We are excited to host David Largaespada, PhD as one of our two keynote speakers for the 2016 Washington University NF Center Symposium to be held on April 1, 2016 in the Eric P. Newman Education Center on the Medical School Campus.
Dr. Largaespada received his undergraduate degree from the University of Minnesota and his PhD degree in Cellular and Molecular Biology from the University of Wisconsin-Madison. Following his doctoral work, he obtained post-doctoral research training with Drs. Neal Copeland and Nancy Jenkins at the National Cancer Institute. He was then recruited as faculty to the University of Minnesota, where he is a member of the Departments of Genetics and Cell Biology & Development. Dr. Largaespada is the director of the Mouse Genetics Laboratory, which creates genetically-modified mice for investigators and directs the Genetic Mechanisms of Cancer Program. He joined the Division of Pediatric Hematology/Oncology and currently holds the Margaret and Harvey Schering Land Grant Chair in Cancer Genetics.
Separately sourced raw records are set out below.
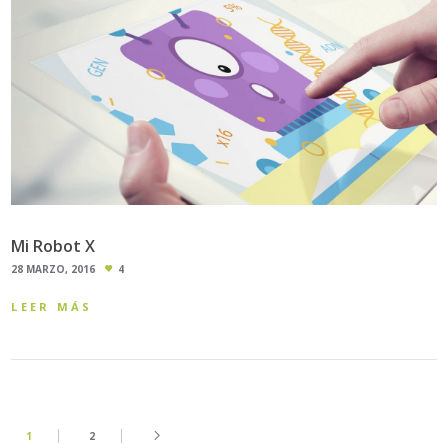
Mi Robot X
28 MARZO, 2016
4
LEER MÁS
1
2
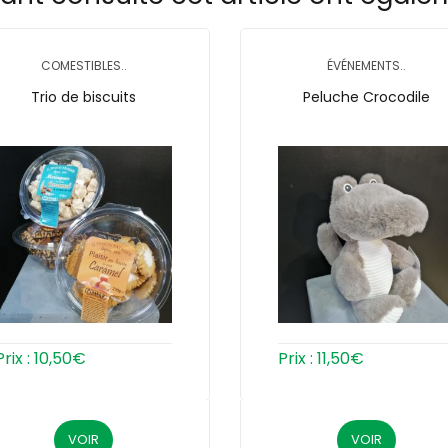
COMESTIBLES..
ÉVÉNEMENTS..
Trio de biscuits
Peluche Crocodile
Prix :
10,50
€
Prix :
11,50
€
VOIR
VOIR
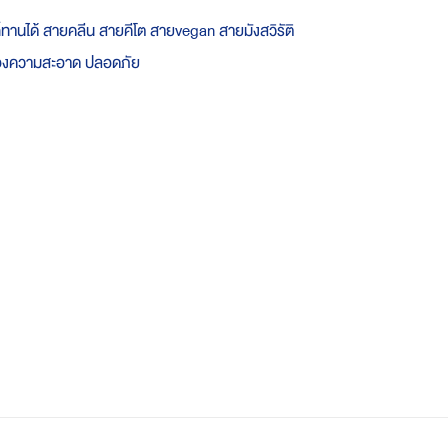
านได้ สายคลีน สายคีโต สายvegan สายมังสวิรัติ
บรองความสะอาด ปลอดภัย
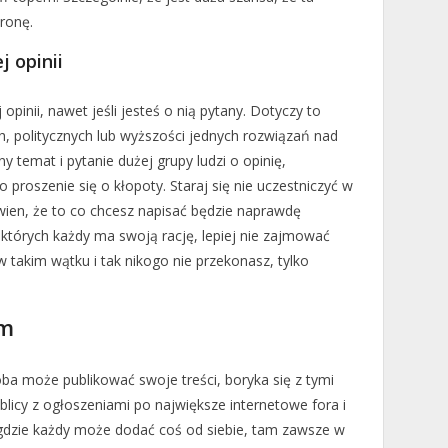
ronę.
j opinii
inii, nawet jeśli jesteś o nią pytany. Dotyczy to
h, politycznych lub wyższości jednych rozwiązań nad
 temat i pytanie dużej grupy ludzi o opinię,
to proszenie się o kłopoty. Staraj się nie uczestniczyć w
ewien, że to co chcesz napisać będzie naprawdę
 których każdy ma swoją rację, lepiej nie zajmować
 takim wątku i tak nikogo nie przekonasz, tylko
am
a może publikować swoje treści, boryka się z tymi
licy z ogłoszeniami po największe internetowe fora i
dzie każdy może dodać coś od siebie, tam zawsze w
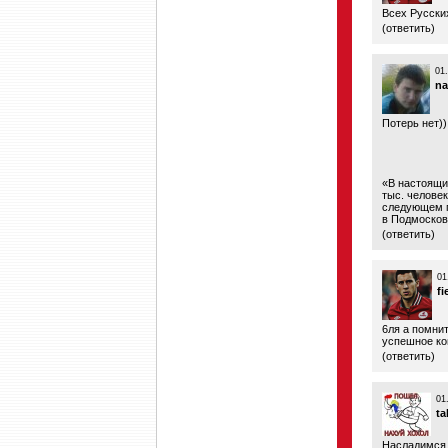
Всех Русски
(
ответить
)
01
na
Потерь нет))
«В настоящи
тыс. челове
следующем г
в Подмосков
(
ответить
)
01
fi
6ля а помни
успешное ко
(
ответить
)
01
ta
Насладимся 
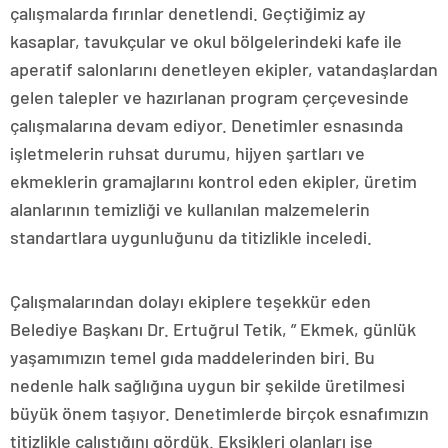
çalışmalarda fırınlar denetlendi. Geçtiğimiz ay
kasaplar, tavukçular ve okul bölgelerindeki kafe ile
aperatif salonlarını denetleyen ekipler, vatandaşlardan
gelen talepler ve hazırlanan program çerçevesinde
çalışmalarına devam ediyor. Denetimler esnasında
işletmelerin ruhsat durumu, hijyen şartları ve
ekmeklerin gramajlarını kontrol eden ekipler, üretim
alanlarının temizliği ve kullanılan malzemelerin
standartlara uygunluğunu da titizlikle inceledi.
Çalışmalarından dolayı ekiplere teşekkür eden
Belediye Başkanı Dr. Ertuğrul Tetik, ” Ekmek, günlük
yaşamımızın temel gıda maddelerinden biri. Bu
nedenle halk sağlığına uygun bir şekilde üretilmesi
büyük önem taşıyor. Denetimlerde birçok esnafımızın
titizlikle çalıştığını gördük. Eksikleri olanları ise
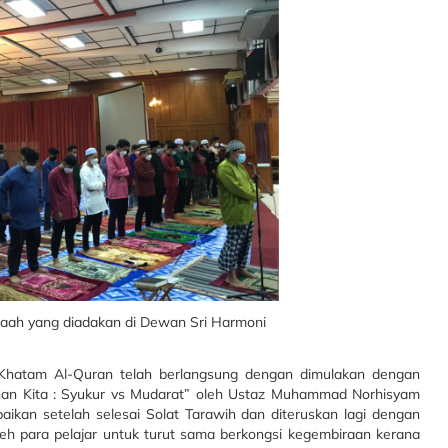
maah yang diadakan di Dewan Sri Harmoni
s Khatam Al-Quran telah berlangsung dengan dimulakan dengan
nan Kita : Syukur vs Mudarat” oleh Ustaz Muhammad Norhisyam
ikan setelah selesai Solat Tarawih dan diteruskan lagi dengan
leh para pelajar untuk turut sama berkongsi kegembiraan kerana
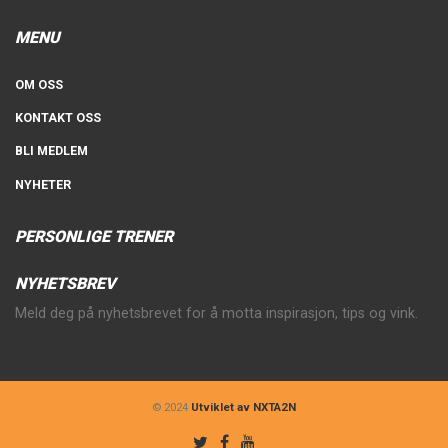
MENU
OM OSS
KONTAKT OSS
BLI MEDLEM
NYHETER
PERSONLIGE TRENER
NYHETSBREV
Meld deg på nyhetsbrevet for å motta inspirasjon, tips og vink.
© 2024
Utviklet av NXTA2N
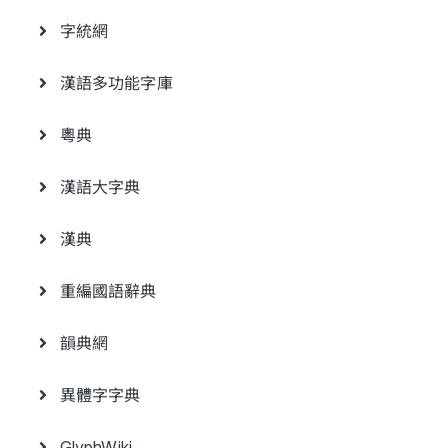
字統網
漢語多功能字庫
粵典
漢語大字典
漢典
重編國語辭典
韻典網
異體字字典
GlyphWiki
Dr. Largaespada directs a basic research laboratory that employs novel methods to discover new cancer genes and perform high-level functional genomics in the mouse. He has pioneered the use of a method called Sleeping Beauty (SB) insertional mutagenesis to create new mouse models, identify new tumor-associated genetic events, and optimize gene therapy approaches. In addition to using this powerful approach to identify and characterize genes important for leukemia progression in mouse models of acute myeloid leukemia (AML), he has also employed SB to find new cancer genes involved in NF1-related cancers, like malignant peripheral nerve sheath tumors (MPNSTs). To accelerate the application of this approach to other malignancies, Dr. Largaespada founded Discovery Genetics.
Dr. Largaespada is a leading authority on mouse genetic engineering, and his cutting-edge work has provided critical new insights into the genetics of numerous human cancers. We are delighted to have Dr. Largaespada speak about his exciting studies on the genetic basis for NF1-MPNST development and progression.